Messy beds,unattended piles of laundry,stray posters of music bands and artistes on the walls,some essential pots and mugs peeping from the clutter – expectations from a hostel room or a singleton’s pad may have these as props.

Replicas of masters and other beautiful specimens of art on hostel walls and in bachelor pads democratise art appreciation

Messy beds,unattended piles of laundry,stray posters of music bands and artistes on the walls,some essential pots and mugs peeping from the clutter – expectations from a hostel room or a singleton’s pad may have these as props. But once in a while,you could be surprised with by an artistic gem. Peeling walls are adorned with replicas of artworks by masters like Van Gogh or Raja Ravi Varma,or one spots a handcrafted masterpiece on the study table.

Replicas of Andy Warhol’s iconic portraits and Raja Ravi Verma’s classic kitschy art are easily available with the street vendors and priced at budgetary levels. Wall hangings,key chains and little show pieces of Madhubani and Warli art are the staples of handicraft exhibitions. Clamouring for opportunities to display them are students and other young patrons with an appetite for art . Twenty-four-year-old Namita Shah is one such shopper. “I would not want to put up something that is very expensive and get bored of it soon. I would rather have a piece that appeals to me and is made differently from the usual. I cannot claim to have the knowledge of any classic artist’s works,but I get what I like,” says Shah. Shah plans to open a store that would cater to art lovers like her.

Mumbai-based media professional Anuradha Bose livened up her hostel room in a top journalism college in Chennai last year by making sure what she loved was up on the walls. “We would print out photographs of bands that we liked,and put them up. A tech savvy friend was awesome at photoshopping,and he would make illustrations or cartoons of bands and so on for me that would also go up on the wall,” Bose says.

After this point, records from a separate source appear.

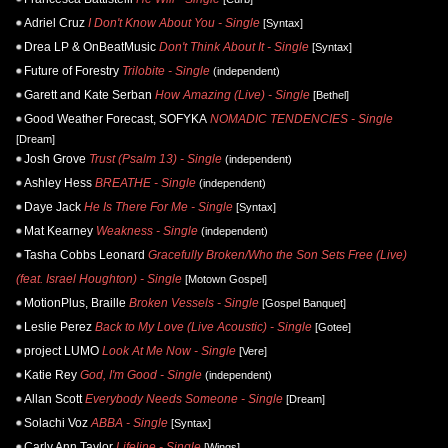
Adriel Cruz
I Don't Know About You - Single
[Syntax]
Drea LP & OnBeatMusic
Don't Think About It - Single
[Syntax]
Future of Forestry
Trilobite - Single
(independent)
Garett and Kate Serban
How Amazing (Live) - Single
[Bethel]
Good Weather Forecast, SOFYKA
NOMADIC TENDENCIES - Single
[Dream]
Josh Grove
Trust (Psalm 13) - Single
(independent)
Ashley Hess
BREATHE - Single
(independent)
Daye Jack
He Is There For Me - Single
[Syntax]
Mat Kearney
Weakness - Single
(independent)
Tasha Cobbs Leonard
Gracefully Broken/Who the Son Sets Free (Live)
(feat. Israel Houghton) - Single
[Motown Gospel]
MotionPlus, Braille
Broken Vessels - Single
[Gospel Banquet]
Leslie Perez
Back to My Love (Live Acoustic) - Single
[Gotee]
project LUMO
Look At Me Now - Single
[Vere]
Katie Rey
God, I'm Good - Single
(independent)
Allan Scott
Everybody Needs Someone - Single
[Dream]
Solachi Voz
ABBA - Single
[Syntax]
Carly Ann Taylor
Lifeline - Single
[Wings]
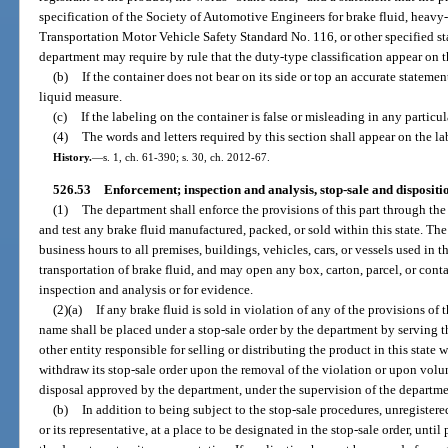
specification of the Society of Automotive Engineers for brake fluid, heavy
Transportation Motor Vehicle Safety Standard No. 116, or other specified st
department may require by rule that the duty-type classification appear on t
(b)
If the container does not bear on its side or top an accurate statemen
liquid measure.
(c)
If the labeling on the container is false or misleading in any particul
(4)
The words and letters required by this section shall appear on the lab
History.
—
s. 1, ch. 61-390; s. 30, ch. 2012-67.
526.53
Enforcement; inspection and analysis, stop-sale and dispositio
(1)
The department shall enforce the provisions of this part through th
and test any brake fluid manufactured, packed, or sold within this state. Th
business hours to all premises, buildings, vehicles, cars, or vessels used in t
transportation of brake fluid, and may open any box, carton, parcel, or conta
inspection and analysis or for evidence.
(2)(a)
If any brake fluid is sold in violation of any of the provisions of 
name shall be placed under a stop-sale order by the department by serving th
other entity responsible for selling or distributing the product in this state 
withdraw its stop-sale order upon the removal of the violation or upon volun
disposal approved by the department, under the supervision of the departme
(b)
In addition to being subject to the stop-sale procedures, unregister
or its representative, at a place to be designated in the stop-sale order, unti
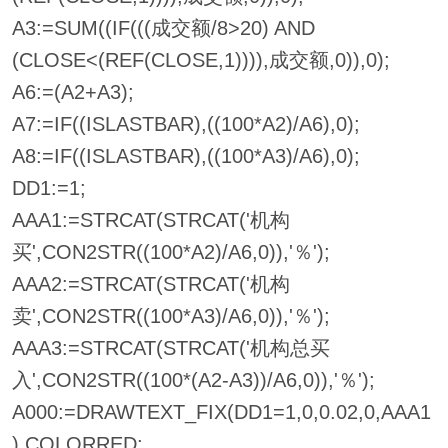
A3:=SUM((IF(((成交额/8>20) AND
(CLOSE<(REF(CLOSE,1)))),成交额,0)),0);
A6:=(A2+A3);
A7:=IF((ISLASTBAR),((100*A2)/A6),0);
A8:=IF((ISLASTBAR),((100*A3)/A6),0);
DD1:=1;
AAA1:=STRCAT(STRCAT('机构
买',CON2STR((100*A2)/A6,0)),'％');
AAA2:=STRCAT(STRCAT('机构
卖',CON2STR((100*A3)/A6,0)),'％');
AAA3:=STRCAT(STRCAT('机构总买
入',CON2STR((100*(A2-A3))/A6,0)),'％');
A000:=DRAWTEXT_FIX(DD1=1,0,0.02,0,AAA1
),COLORRED;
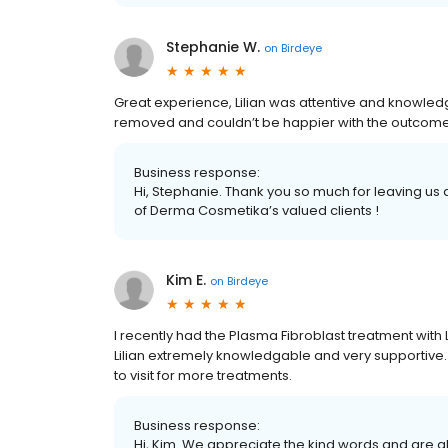
Stephanie W.
on
Birdeye
Great experience, Lilian was attentive and knowledg
removed and couldn’t be happier with the outcome
Business response:
Hi, Stephanie. Thank you so much for leaving us
of Derma Cosmetika’s valued clients !
Kim E.
on
Birdeye
I recently had the Plasma Fibroblast treatment with Li
Lilian extremely knowledgable and very supportive. I
to visit for more treatments.
Business response:
Hi, Kim. We appreciate the kind words and are g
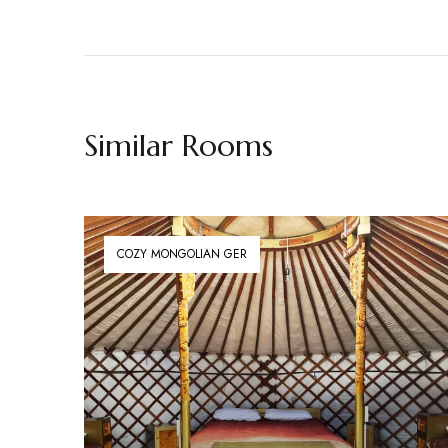
Similar Rooms
COZY MONGOLIAN GER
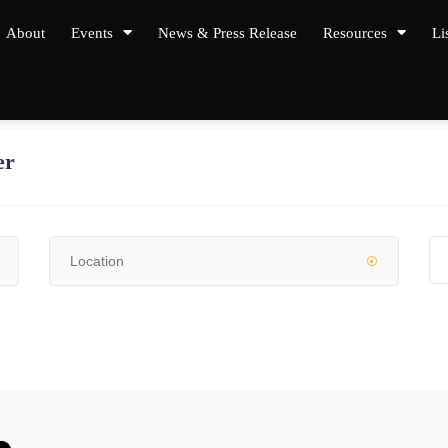
About
Events
News & Press Release
Resources
Li
er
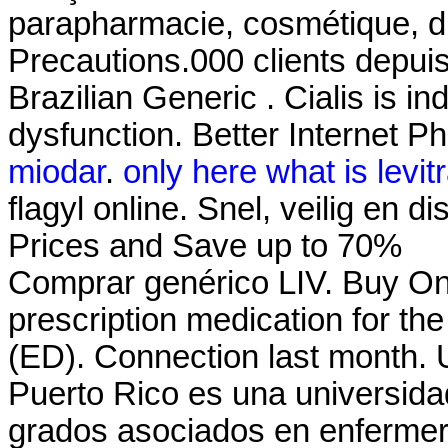
parapharmacie, cosmétique, d
Precautions.000 clients depuis
Brazilian Generic . Cialis is in
dysfunction. Better Internet P
miodar
.
only here what is levit
flagyl online. Snel, veilig en 
Prices and Save up to 70%
Comprar genérico LIV. Buy Onli
prescription medication for the
(ED). Connection last month. 
Puerto Rico es una universida
grados asociados en enfermeria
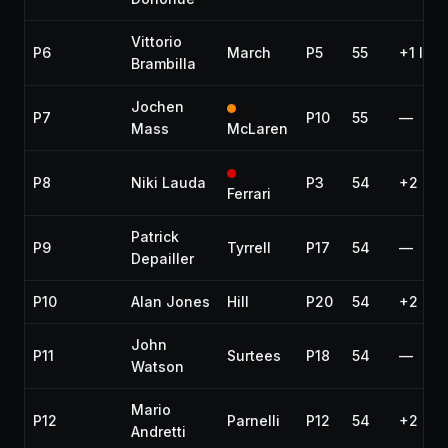
Vittorio
P6
March
P5
55
+1 lap
Brambilla
Jochen
P7
P10
55
—
Mass
McLaren
P8
Niki Lauda
P3
54
+2 lap
Ferrari
Patrick
P9
Tyrrell
P17
54
—
Depailler
P10
Alan Jones
Hill
P20
54
+2 lap
John
P11
Surtees
P18
54
—
Watson
Mario
P12
Parnelli
P12
54
+2 lap
Andretti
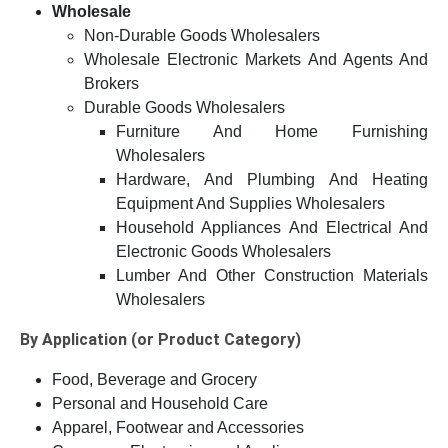
Wholesale
Non-Durable Goods Wholesalers
Wholesale Electronic Markets And Agents And
Brokers
Durable Goods Wholesalers
Furniture And Home Furnishing
Wholesalers
Hardware, And Plumbing And Heating
Equipment And Supplies Wholesalers
Household Appliances And Electrical And
Electronic Goods Wholesalers
Lumber And Other Construction Materials
Wholesalers
By Application (or Product Category)
Food, Beverage and Grocery
Personal and Household Care
Apparel, Footwear and Accessories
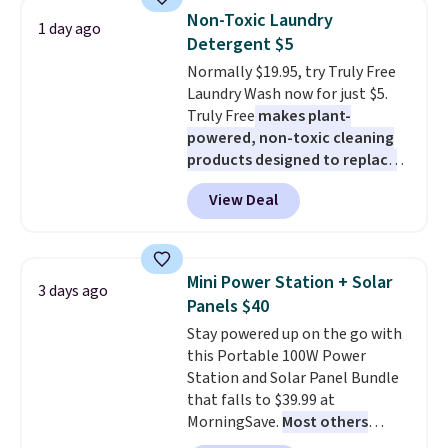
years on these blends. Choose
size and LED-count options to
Non-Toxic Laundry
1 day ago
from dark roast, medium roast,
fit your space.
Detergent $5
caramel macchiato, and decaf
Normally $19.95, try Truly Free
blends. Made in the USA, these
Laundry Wash now for just $5.
recyclable pods are compatible
Truly Free
makes plant-
with all Keurig and K-Cup
powered, non-toxic cleaning
brewers. Be sure to select "one-
products designed to replace
time purchase" before adding
the harsh chemicals found in
these packs to your cart, unless
View Deal
conventional laundry and
you want to set up auto-delivery.
home cleaning brands.
The
laundry wash uses a four-salt
technology formula to tackle
Mini Power Station + Solar
3 days ago
tough stains and odors without
Panels $40
dyes, synthetic fragrances,
Stay powered up on the go with
optical brighteners,
this Portable 100W Power
phosphates, or formaldehyde,
Station and Solar Panel Bundle
and it's safe for sensitive skin,
that falls to $39.99 at
babies, and pets. Plus, the
MorningSave.
Most others
refillable jug system reduces
charge $60+
. Shipping is free
single-use plastic waste with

As people like Bose invariably show,expressing one’s appreciation for an art form needn’t be stifled by finances. If you admire it,you will find an economical way to have it within your eye-shot. As standard XII student Pallavi Ram from Delhi would tell you,basking in the glow of Starry Starry Night ,“My brother is an admirer of Van Gogh,so he got a printout of this famous painting and framed it. Once,we even cut out a picture of ‘Bharatmata’ by M F Hussain when it appeared in one of the newspapers and put it up on the wall,” recounts Ram. She even gets black and white prints of Madhubani,fills colours into them and gets them printed onto colourful paper. “I even do my own art work,a bit of Warli painting for my bulletin board,” she laughs.

Media professional Karthik Ahuja is an avid lover of classical Indian music. Not a surprise then,that a caricature of the Late Pandit Bhimsen Joshi,picked up at last year’s Baaja Gaaja festival,rules in his “little cabin-fever-inducing space” in Pune. “Waiting to be put up are also a couple of oil paintings that I picked at a beach in Port Elizabeth,a place full of chaps selling you paintings on the sidewalk. I’ve also been thinking of printing some of the photographs I’ve taken over time,and putting those on the wall,” Ahuja says. In true filmy style,he had also sent a poster of Kashmir ki Kali to his retro-films loving parents on their wedding anniversary,hoping it would crawl up their wall.